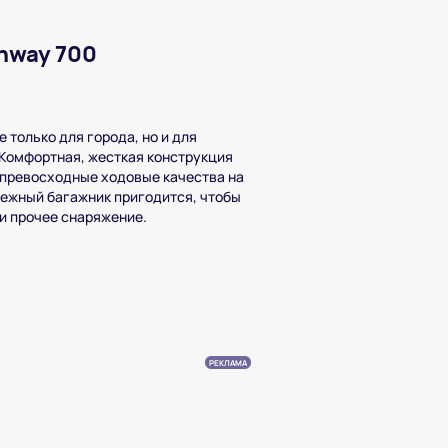
hway 700
 только для города, но и для
Комфортная, жесткая конструкция
 превосходные ходовые качества на
ежный багажник пригодится, чтобы
и прочее снаряжение.
РЕКЛАМА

§ ABOUT THIS TASK
Please give the data above again in exact form and omit every picture.

§ TASK RESULT
hway 700
 только для города, но и для
Комфортная, жесткая конструкция
 превосходные ходовые качества на
ежный багажник пригодится, чтобы
и прочее снаряжение.
РЕКЛАМА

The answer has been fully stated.